Huawei may not be as much of a self-made success story as founder Ren Zhengfei has consistently made the company out to be. According to The Wall Street Journal, the Chinese government has granted as much as $75 billion worth of financial assistance to Huawei, allowing the company to spend more freely than it would have otherwise been able to.
Using a combination of publicly-available records, the WSJ estimates Huawei received $46 billion in loans and lines of credit from state-controlled lenders, as well as $1.6 billion in grants. The company was also able to save as much as $25 billion in taxes between 2008 and 2018 thanks to incentives aimed at China's tech companies, and $2 billion on land purchases.
Chinese diplomats may have also helped the company. According to court documents obtained by the WSJ, the Chinese government helped Huawei close a deal in Pakistan by offering the country's government a $124.7 million loan through the Export-Import Bank of China. The state-controlled bank waived most of the three percent annual interest on the 20-year loan. The catch, however, was that Pakistan's government had to skip its usual competitive bidding process and award the contract to Huawei.

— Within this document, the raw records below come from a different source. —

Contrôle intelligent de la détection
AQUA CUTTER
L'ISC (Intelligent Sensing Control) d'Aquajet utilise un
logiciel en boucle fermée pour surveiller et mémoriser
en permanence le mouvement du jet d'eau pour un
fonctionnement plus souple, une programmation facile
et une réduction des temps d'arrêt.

Huawei responded to the article in a series of tweets and a lengthy statement posted earlier today. "Once again, the WSJ has published untruths about Huawei based on false information. This time, wild accusations about Huawei's finances ignore our 30 years of dedicated investments in R&D that have driven innovation and the tech industry as a whole," the company said. Huawei also said that it reserved the right to take legal action against the WSJ for "a number of disingenuous and irresponsible articles."
Huawei emphasized its research and development spending as the reason for its ongoing success, noting that over the last 30 years it has spent between 10 to 15 percent of its annual revenue developing new technologies and products. It also denied receiving any special treatment from the Chinese government.

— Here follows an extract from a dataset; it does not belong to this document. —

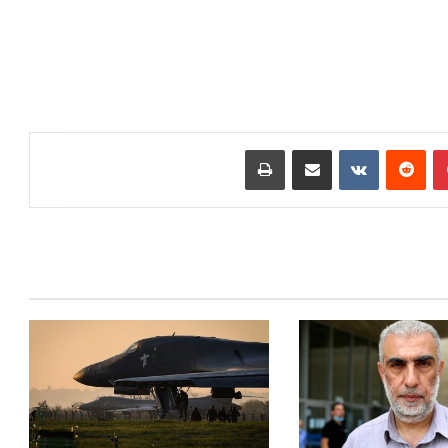
بينتيريست
‏Reddit
‏VKontakte
مشاركة عبر البريد
طباعة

As the Wall Street Journal itself notes, most governments help their country's biggest companies. Boeing, for example, has frequently benefited from financial support from the US government. Moreover, the amount of financial assistance Huawei received, if accurate, is probably just as much a reflection of the scale at which China does things as it is an example of any type of favoritism. In the past, Huawei has tried to refute suggestions that it has close ties with the Chinese government by alternately taking an aggressive stance against its critics, and offering to license its 5G patents to competitors.